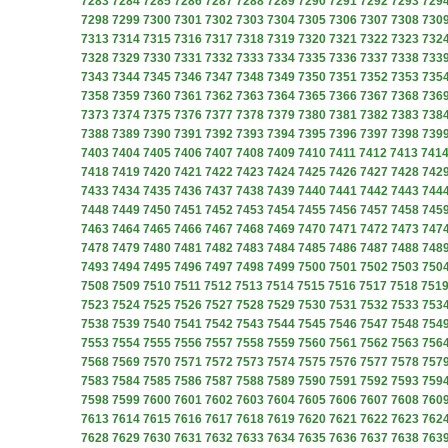
7283
7284
7285
7286
7287
7288
7289
7290
7291
7292
7293
729
7298
7299
7300
7301
7302
7303
7304
7305
7306
7307
7308
730
7313
7314
7315
7316
7317
7318
7319
7320
7321
7322
7323
732
7328
7329
7330
7331
7332
7333
7334
7335
7336
7337
7338
733
7343
7344
7345
7346
7347
7348
7349
7350
7351
7352
7353
735
7358
7359
7360
7361
7362
7363
7364
7365
7366
7367
7368
736
7373
7374
7375
7376
7377
7378
7379
7380
7381
7382
7383
738
7388
7389
7390
7391
7392
7393
7394
7395
7396
7397
7398
739
7403
7404
7405
7406
7407
7408
7409
7410
7411
7412
7413
741
7418
7419
7420
7421
7422
7423
7424
7425
7426
7427
7428
742
7433
7434
7435
7436
7437
7438
7439
7440
7441
7442
7443
744
7448
7449
7450
7451
7452
7453
7454
7455
7456
7457
7458
745
7463
7464
7465
7466
7467
7468
7469
7470
7471
7472
7473
747
7478
7479
7480
7481
7482
7483
7484
7485
7486
7487
7488
748
7493
7494
7495
7496
7497
7498
7499
7500
7501
7502
7503
750
7508
7509
7510
7511
7512
7513
7514
7515
7516
7517
7518
751
7523
7524
7525
7526
7527
7528
7529
7530
7531
7532
7533
753
7538
7539
7540
7541
7542
7543
7544
7545
7546
7547
7548
754
7553
7554
7555
7556
7557
7558
7559
7560
7561
7562
7563
756
7568
7569
7570
7571
7572
7573
7574
7575
7576
7577
7578
757
7583
7584
7585
7586
7587
7588
7589
7590
7591
7592
7593
759
7598
7599
7600
7601
7602
7603
7604
7605
7606
7607
7608
760
7613
7614
7615
7616
7617
7618
7619
7620
7621
7622
7623
762
7628
7629
7630
7631
7632
7633
7634
7635
7636
7637
7638
763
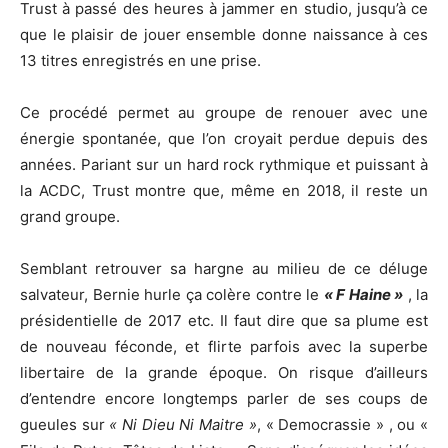
Trust à passé des heures à jammer en studio, jusqu’à ce
que le plaisir de jouer ensemble donne naissance à ces
13 titres enregistrés en une prise.
Ce procédé permet au groupe de renouer avec une
énergie spontanée, que l’on croyait perdue depuis des
années. Pariant sur un hard rock rythmique et puissant à
la ACDC, Trust montre que, même en 2018, il reste un
grand groupe.
Semblant retrouver sa hargne au milieu de ce déluge
salvateur, Bernie hurle ça colère contre le
« F Haine »
, la
présidentielle de 2017 etc. Il faut dire que sa plume est
de nouveau féconde, et flirte parfois avec la superbe
libertaire de la grande époque. On risque d’ailleurs
d’entendre encore longtemps parler de ses coups de
gueules sur
« Ni Dieu Ni Maitre »
, « Democrassie » , ou «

Task:
Find and copy each line above that includes the string "groupe".

Result:
Ce procédé permet au groupe de renouer avec une
grand groupe.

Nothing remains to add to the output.